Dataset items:
#####
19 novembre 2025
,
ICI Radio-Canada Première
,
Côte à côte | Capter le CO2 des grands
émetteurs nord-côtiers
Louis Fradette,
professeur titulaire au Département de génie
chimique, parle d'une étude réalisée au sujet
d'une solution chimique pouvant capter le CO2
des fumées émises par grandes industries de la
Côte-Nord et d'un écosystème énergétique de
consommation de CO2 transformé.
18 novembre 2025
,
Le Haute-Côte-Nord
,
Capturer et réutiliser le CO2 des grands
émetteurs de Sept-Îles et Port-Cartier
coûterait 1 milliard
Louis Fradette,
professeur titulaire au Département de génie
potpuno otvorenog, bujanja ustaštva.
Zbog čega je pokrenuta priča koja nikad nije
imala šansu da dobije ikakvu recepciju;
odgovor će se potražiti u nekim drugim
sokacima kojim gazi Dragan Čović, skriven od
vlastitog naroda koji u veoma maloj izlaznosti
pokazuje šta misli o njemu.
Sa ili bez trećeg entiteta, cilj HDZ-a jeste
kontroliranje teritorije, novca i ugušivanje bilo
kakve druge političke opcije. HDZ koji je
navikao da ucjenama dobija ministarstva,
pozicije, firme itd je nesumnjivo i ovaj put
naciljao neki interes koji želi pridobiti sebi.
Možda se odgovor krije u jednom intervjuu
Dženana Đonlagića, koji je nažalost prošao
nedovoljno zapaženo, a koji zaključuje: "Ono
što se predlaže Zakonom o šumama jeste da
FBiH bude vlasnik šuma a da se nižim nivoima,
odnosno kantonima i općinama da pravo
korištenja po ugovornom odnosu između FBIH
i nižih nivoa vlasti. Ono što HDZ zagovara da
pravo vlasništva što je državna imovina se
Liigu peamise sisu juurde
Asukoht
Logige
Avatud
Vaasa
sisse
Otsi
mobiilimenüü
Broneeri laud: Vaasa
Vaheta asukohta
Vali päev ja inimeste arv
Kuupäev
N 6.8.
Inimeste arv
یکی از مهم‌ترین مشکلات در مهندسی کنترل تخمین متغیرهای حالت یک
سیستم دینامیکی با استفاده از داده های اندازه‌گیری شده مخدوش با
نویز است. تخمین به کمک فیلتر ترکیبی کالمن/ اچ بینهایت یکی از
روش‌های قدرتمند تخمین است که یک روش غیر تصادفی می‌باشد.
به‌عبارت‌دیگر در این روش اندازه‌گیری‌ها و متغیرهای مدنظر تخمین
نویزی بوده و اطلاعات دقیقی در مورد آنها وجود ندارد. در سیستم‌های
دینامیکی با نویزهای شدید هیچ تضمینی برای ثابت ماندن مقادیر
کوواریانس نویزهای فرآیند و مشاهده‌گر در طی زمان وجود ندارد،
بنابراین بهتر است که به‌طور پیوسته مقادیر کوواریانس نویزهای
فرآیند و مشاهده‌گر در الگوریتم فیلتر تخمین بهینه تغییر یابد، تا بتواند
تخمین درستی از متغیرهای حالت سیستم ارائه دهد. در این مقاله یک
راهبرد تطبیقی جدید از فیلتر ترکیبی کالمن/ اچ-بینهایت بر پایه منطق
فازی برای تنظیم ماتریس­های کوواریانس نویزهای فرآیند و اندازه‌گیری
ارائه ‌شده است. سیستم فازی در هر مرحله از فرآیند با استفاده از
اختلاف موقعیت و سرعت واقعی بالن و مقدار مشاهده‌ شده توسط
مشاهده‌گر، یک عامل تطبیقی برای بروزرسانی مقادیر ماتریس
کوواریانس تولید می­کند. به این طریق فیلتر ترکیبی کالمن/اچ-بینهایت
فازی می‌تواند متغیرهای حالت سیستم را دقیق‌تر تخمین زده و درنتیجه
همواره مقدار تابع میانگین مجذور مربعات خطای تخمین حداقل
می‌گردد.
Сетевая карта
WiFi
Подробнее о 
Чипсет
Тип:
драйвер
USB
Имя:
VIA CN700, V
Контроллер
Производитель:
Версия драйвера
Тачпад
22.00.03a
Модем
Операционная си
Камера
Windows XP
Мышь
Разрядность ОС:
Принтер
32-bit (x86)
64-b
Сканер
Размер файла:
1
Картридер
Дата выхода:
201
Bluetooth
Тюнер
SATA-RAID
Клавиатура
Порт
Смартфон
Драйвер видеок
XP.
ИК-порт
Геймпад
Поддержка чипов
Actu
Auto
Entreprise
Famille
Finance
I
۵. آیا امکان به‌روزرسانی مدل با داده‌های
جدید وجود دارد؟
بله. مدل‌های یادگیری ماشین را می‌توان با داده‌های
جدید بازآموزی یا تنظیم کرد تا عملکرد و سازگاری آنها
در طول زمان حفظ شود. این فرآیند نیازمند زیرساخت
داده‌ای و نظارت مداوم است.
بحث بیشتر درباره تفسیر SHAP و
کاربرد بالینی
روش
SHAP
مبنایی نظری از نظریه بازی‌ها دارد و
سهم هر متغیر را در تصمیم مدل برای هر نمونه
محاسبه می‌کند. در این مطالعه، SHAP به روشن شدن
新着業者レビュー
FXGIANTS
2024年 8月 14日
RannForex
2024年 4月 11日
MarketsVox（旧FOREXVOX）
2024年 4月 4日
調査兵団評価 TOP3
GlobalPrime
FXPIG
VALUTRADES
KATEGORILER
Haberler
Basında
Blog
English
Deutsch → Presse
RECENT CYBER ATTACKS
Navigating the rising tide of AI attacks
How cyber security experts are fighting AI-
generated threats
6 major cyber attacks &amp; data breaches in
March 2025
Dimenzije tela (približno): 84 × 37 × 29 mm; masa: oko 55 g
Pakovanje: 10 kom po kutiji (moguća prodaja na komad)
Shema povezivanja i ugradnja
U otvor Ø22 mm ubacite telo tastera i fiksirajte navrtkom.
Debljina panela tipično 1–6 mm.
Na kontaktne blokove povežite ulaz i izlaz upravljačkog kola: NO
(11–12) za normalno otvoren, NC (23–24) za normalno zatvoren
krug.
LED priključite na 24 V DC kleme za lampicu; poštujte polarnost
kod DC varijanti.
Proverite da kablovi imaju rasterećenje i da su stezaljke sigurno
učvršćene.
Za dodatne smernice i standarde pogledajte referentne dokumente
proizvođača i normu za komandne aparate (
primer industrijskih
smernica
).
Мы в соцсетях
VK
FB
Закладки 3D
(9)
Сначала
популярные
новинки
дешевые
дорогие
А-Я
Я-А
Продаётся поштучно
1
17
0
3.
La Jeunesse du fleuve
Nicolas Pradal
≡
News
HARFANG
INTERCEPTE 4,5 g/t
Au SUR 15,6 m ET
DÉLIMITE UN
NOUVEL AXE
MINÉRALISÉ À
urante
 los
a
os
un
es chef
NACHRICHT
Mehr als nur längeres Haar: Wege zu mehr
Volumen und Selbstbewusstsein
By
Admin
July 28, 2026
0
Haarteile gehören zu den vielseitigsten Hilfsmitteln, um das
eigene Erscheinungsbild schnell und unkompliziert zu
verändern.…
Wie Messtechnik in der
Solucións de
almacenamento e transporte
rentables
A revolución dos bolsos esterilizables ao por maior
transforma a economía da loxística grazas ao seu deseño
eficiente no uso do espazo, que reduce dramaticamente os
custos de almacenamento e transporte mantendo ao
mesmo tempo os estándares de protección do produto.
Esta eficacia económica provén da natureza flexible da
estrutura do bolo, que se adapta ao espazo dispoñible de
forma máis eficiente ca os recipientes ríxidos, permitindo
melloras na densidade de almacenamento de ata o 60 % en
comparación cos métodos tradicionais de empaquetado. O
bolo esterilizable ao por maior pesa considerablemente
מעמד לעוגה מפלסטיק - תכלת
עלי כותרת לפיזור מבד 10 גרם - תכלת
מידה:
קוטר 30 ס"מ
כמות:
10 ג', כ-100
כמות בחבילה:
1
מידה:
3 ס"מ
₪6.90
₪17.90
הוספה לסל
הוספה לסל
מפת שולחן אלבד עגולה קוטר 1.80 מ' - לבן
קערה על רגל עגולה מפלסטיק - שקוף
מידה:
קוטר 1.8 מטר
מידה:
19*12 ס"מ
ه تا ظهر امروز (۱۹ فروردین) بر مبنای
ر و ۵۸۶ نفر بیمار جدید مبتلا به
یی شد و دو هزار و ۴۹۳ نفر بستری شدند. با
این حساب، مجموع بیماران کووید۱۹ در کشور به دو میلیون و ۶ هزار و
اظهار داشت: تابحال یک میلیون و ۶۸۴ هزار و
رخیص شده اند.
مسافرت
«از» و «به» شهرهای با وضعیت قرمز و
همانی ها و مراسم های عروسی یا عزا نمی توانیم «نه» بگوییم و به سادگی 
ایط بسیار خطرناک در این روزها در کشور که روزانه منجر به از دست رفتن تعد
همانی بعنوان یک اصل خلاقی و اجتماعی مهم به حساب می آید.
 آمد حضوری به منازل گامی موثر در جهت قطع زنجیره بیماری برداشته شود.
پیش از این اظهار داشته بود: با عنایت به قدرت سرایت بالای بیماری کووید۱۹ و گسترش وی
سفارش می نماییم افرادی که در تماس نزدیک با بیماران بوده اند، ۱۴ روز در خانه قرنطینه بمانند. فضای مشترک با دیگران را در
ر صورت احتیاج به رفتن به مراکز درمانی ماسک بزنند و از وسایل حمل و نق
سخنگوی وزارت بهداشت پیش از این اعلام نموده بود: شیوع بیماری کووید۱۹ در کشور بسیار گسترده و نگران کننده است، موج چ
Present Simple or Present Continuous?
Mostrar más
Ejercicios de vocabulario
#####
### [What is being asked]
Write out, from the lines above, only those from the line with "des fumées émises" to the line with "potpuno otvorenog, bujanja ustaštva.", exactly as given, including the first and the last.

### [Answer]
des fumées émises par grandes industries de la
Côte-Nord et d'un écosystème énergétique de
consommation de CO2 transformé.
18 novembre 2025
,
Le Haute-Côte-Nord
,
Capturer et réutiliser le CO2 des grands
émetteurs de Sept-Îles et Port-Cartier
coûterait 1 milliard
Louis Fradette,
professeur titulaire au Département de génie
potpuno otvorenog, bujanja ustaštva.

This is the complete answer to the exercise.